As a regulatory requirement, Entergy periodically publishes a water pollution report for Pilgrim called a Discharge Monitoring Report (DMR). They must collect wastewater samples, conduct chemical tests of the samples, and submit monthly reports to the U.S. Environmental Protection Agency (EPA) for pollutants discharged into Cape Cod Bay under Pilgrim’s Clean Water Act, or NPDES, permit.
According to Entergy’s February 2014 DMR for Pilgrim, there was another leak discovered on Feb. 27th. Although it’s reportedly not releasing radioactive water, trace amounts of sodium nitrite (a corrosion inhibitor and additive to industrial greases) and tolytriazole (a corrosion inhibitor) are being discharged into the surface water of Cape Cod Bay from Pilgrim’s Outfall #001. The leak is estimated to discharge less than one gallon per minute (< 1,440 gallons per day).

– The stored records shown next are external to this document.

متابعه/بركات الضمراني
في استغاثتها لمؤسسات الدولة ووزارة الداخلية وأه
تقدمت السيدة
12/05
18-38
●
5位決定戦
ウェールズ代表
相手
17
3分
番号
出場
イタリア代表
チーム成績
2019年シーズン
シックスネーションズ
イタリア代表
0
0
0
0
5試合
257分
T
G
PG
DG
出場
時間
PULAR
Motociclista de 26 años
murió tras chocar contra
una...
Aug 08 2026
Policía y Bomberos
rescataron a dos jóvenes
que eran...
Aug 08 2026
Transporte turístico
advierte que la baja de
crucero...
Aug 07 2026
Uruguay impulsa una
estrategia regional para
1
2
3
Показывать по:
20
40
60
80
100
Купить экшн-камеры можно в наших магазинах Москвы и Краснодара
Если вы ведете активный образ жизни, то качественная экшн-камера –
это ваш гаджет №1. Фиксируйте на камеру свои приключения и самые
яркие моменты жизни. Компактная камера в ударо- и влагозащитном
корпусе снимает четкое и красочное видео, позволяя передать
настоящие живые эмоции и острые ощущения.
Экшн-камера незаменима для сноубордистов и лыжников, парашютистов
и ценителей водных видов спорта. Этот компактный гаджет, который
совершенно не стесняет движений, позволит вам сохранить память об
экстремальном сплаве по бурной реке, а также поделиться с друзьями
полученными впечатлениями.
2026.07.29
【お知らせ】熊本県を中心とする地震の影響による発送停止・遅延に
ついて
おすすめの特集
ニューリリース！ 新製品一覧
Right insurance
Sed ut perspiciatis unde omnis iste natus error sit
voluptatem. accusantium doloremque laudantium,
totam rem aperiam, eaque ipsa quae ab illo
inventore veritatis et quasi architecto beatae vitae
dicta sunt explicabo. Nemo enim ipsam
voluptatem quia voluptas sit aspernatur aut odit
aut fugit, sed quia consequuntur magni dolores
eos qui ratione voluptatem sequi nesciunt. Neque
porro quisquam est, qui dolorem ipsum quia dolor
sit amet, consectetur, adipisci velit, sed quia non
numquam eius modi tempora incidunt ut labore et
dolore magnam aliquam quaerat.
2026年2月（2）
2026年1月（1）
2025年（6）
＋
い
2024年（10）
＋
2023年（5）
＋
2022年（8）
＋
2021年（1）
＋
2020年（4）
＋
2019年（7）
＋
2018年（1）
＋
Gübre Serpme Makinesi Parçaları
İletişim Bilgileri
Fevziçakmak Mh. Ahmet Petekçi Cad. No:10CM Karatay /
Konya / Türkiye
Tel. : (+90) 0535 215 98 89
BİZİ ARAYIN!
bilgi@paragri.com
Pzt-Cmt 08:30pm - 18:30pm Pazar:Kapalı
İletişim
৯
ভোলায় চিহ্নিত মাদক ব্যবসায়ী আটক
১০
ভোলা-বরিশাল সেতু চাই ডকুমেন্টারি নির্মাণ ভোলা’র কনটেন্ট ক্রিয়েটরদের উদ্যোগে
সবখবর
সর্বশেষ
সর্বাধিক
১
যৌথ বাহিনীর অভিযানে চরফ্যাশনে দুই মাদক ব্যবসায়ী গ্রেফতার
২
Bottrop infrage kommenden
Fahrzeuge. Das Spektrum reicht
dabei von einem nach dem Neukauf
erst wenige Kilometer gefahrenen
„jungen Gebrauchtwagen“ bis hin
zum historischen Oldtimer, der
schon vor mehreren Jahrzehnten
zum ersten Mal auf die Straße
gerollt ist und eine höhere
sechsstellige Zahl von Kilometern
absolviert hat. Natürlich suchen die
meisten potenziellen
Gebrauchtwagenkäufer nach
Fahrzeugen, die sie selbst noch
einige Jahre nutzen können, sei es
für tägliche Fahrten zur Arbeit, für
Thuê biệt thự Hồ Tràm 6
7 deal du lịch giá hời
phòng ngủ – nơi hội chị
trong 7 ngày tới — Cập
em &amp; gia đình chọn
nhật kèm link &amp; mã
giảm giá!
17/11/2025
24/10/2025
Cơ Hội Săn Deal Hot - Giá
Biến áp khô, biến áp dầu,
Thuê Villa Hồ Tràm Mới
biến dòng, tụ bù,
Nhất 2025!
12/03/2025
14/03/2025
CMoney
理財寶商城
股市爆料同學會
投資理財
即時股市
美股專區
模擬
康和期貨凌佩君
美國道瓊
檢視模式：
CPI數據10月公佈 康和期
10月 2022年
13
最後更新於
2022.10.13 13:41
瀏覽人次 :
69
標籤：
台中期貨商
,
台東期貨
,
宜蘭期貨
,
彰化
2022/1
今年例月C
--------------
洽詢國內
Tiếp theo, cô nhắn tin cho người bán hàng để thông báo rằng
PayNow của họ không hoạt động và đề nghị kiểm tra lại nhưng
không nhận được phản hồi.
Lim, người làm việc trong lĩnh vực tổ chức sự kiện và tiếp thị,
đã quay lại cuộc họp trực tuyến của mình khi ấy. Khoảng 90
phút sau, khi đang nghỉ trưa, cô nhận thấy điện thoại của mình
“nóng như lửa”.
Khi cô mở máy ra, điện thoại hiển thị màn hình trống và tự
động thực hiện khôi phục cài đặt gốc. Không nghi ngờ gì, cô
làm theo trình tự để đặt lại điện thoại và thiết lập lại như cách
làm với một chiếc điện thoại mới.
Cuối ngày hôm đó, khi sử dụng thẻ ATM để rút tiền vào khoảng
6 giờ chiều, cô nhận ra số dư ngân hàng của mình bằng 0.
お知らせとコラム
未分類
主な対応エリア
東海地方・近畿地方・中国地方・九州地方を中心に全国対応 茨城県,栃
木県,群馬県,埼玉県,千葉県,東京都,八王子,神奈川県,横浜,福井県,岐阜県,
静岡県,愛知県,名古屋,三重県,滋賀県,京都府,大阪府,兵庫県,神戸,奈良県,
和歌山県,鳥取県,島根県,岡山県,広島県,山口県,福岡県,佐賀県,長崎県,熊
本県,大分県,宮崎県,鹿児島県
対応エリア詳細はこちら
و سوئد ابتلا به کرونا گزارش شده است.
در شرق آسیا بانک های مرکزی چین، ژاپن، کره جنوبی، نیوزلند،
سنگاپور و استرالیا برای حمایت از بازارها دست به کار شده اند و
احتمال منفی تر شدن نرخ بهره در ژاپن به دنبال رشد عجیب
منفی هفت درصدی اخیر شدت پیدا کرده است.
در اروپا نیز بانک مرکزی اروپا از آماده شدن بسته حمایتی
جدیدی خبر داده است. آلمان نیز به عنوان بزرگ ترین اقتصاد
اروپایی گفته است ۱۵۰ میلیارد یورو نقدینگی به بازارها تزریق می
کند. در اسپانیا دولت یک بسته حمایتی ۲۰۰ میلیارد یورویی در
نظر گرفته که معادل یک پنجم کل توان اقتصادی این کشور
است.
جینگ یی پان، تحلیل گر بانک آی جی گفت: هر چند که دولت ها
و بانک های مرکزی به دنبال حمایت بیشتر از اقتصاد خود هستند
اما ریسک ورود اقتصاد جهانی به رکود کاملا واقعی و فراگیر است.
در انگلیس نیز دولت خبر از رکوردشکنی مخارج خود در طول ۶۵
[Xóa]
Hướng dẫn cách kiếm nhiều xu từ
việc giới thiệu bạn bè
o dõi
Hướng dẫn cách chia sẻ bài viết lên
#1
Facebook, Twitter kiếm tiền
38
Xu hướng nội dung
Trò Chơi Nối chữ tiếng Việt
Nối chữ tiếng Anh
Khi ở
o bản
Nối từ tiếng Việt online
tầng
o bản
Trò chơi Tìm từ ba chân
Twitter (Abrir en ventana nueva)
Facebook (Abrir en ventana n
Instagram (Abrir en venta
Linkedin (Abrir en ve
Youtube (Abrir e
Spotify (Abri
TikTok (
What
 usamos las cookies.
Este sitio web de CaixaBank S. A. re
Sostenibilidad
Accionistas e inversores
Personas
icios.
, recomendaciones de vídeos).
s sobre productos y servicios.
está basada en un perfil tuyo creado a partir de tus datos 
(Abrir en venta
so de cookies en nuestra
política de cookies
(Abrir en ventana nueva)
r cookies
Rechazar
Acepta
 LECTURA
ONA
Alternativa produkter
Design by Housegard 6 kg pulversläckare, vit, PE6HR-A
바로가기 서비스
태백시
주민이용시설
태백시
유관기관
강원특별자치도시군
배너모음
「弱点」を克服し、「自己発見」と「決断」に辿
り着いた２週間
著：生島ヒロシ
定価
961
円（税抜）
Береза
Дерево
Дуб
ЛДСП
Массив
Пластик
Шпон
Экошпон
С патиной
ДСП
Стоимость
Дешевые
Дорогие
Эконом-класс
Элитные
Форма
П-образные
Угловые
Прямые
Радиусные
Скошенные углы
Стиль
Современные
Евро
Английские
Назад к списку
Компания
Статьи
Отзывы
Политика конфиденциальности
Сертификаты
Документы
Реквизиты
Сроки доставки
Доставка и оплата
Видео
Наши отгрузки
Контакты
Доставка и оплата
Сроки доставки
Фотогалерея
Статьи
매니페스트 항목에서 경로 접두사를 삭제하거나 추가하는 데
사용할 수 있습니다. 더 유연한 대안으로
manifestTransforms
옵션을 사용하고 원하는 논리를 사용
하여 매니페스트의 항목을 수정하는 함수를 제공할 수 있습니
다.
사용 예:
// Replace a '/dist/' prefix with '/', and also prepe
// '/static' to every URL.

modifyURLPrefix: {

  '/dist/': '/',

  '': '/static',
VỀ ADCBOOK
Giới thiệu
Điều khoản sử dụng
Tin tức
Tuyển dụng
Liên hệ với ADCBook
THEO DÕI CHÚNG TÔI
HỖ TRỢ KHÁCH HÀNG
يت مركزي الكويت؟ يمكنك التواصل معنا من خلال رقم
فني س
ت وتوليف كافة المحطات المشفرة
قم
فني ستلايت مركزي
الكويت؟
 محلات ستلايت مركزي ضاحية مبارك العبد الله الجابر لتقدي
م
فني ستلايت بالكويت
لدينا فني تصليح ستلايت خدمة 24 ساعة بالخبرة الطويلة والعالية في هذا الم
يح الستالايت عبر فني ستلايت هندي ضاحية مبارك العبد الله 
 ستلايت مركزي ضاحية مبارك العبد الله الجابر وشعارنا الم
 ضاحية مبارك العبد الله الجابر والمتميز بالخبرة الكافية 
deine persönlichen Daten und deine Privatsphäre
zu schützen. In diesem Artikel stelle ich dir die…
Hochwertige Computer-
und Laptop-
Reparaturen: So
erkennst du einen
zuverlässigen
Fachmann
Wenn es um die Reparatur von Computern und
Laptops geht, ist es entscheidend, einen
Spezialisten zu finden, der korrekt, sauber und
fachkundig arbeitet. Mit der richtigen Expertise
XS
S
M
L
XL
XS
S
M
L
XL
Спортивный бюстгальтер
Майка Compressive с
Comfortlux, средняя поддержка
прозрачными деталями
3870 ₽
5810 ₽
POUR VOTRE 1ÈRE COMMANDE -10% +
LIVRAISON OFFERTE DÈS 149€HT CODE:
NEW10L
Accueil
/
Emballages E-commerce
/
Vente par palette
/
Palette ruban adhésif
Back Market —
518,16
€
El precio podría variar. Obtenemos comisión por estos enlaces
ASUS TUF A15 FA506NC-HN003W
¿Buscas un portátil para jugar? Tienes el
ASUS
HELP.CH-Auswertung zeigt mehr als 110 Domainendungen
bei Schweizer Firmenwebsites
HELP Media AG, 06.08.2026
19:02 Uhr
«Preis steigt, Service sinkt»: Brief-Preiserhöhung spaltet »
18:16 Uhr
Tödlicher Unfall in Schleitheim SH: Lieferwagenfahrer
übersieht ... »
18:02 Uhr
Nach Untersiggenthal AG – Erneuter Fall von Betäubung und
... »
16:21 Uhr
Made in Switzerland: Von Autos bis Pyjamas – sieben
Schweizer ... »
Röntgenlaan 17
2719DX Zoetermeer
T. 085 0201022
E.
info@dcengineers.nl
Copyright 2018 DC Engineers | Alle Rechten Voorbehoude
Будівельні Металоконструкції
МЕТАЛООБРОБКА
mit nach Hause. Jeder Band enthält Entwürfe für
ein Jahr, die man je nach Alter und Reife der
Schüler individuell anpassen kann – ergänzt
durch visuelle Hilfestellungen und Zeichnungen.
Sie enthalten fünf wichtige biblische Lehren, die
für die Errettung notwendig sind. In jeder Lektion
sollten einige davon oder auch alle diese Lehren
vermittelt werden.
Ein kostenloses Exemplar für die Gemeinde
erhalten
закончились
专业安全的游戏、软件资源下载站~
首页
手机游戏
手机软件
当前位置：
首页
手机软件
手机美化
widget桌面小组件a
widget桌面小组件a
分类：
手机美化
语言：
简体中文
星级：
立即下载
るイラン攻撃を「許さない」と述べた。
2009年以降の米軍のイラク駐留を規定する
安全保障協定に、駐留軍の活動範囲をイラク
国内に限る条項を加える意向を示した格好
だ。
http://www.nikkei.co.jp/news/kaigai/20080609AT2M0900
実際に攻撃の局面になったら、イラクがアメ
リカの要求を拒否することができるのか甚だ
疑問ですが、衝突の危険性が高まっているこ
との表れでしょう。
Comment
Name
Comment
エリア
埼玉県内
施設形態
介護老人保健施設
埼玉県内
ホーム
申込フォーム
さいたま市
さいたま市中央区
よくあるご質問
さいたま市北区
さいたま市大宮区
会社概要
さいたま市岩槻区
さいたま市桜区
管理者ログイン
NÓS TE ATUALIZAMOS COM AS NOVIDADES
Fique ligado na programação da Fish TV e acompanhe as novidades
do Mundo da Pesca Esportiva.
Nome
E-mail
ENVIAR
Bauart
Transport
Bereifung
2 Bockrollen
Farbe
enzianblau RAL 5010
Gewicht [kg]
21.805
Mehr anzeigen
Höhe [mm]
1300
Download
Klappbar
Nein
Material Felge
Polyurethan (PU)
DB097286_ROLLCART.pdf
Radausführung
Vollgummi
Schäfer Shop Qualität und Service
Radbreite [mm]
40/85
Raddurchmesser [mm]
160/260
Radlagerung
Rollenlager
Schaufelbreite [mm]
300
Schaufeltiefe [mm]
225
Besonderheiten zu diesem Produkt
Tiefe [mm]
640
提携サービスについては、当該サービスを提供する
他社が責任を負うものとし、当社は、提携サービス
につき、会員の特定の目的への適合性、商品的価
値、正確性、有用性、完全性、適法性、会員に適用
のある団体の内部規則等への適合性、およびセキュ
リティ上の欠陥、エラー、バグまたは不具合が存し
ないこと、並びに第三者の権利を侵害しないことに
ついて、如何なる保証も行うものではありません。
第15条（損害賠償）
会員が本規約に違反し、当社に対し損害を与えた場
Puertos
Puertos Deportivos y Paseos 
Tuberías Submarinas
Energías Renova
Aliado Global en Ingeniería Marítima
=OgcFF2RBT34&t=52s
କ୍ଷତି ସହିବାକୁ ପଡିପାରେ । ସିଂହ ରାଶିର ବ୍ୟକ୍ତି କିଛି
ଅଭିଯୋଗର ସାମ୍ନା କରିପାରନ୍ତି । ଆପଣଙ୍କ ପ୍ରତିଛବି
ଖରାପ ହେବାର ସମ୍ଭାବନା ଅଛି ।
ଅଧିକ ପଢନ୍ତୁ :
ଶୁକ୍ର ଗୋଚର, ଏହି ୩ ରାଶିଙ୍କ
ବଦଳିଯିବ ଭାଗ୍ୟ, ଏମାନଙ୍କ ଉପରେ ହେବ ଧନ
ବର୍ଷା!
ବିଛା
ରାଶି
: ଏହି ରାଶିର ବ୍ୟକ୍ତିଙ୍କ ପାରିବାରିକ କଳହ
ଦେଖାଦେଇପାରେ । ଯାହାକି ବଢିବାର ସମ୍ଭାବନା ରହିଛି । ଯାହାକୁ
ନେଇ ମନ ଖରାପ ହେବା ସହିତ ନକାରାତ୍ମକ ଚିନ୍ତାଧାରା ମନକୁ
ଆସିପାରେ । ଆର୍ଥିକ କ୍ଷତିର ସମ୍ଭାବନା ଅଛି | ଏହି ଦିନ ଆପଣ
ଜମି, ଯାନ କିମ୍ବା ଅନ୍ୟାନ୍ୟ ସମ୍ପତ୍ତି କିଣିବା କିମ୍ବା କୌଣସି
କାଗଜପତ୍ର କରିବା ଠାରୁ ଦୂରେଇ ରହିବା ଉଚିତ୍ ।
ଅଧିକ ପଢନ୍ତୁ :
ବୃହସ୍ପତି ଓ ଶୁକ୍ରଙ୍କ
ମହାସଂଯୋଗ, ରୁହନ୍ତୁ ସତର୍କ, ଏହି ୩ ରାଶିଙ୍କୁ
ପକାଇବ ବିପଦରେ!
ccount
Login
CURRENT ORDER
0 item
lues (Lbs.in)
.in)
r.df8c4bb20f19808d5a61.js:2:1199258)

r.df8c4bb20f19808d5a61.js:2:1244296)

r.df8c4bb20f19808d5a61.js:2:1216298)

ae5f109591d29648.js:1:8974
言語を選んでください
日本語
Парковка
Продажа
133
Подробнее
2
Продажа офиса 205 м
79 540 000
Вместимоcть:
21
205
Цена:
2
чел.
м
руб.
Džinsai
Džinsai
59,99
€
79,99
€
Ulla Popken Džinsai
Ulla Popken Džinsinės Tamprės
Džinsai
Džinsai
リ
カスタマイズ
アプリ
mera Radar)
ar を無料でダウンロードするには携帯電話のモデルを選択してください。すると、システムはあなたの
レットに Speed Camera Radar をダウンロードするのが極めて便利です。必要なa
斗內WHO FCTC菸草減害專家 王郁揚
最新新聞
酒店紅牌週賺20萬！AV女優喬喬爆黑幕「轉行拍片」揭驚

Entergy states in its DMR that due to the difficulty in isolating and repairing the leak, and the fact that the discharge falls below their permitted limit, it does not have to develop a plan or a set a date to address the problem. However, Pilgrim’s 1994 NPDES permit does not discuss the discharge of tolytriazole. Instead, Entergy’s discharge of this pollutant was theoretically “approved” in a letter from the EPA long after Pilgrim’s permit was finalized and outside of the normal permit modification process. Furthermore, the letter itself only approves discharge of this chemical through Outfall #011, not Outfall #001. It is unclear why Entergy believes this leak falls “within permit limits.”
The routine discharge of contaminants into Cape Cod Bay should not be allowed. We also believe that EPA is required to issue permits in accordance with procedures that allow for public review and comment. Entergy’s NPDES permit expired by its terms in 1996, and it is far overdue for review. It’s time that an updated, meaningful, and protective permit be issued.
This leak is just one more in a list of problems experienced by the aging plant in the past couple years. It was recently ranked among the nine worst performing nuclear plants in the nation, based on a variety of problems and unplanned shutdowns. Yet, it continues to operate and the surrounding environment continues to be subjected to pollution and other impacts.
When referring to the leak in its March DMR, Entergy states that “…Pilgrim will not be able to address it until the station heating system is taken out of service this summer.” We will continue to monitor Energy’s report to see if the leak is in fact fixed this summer.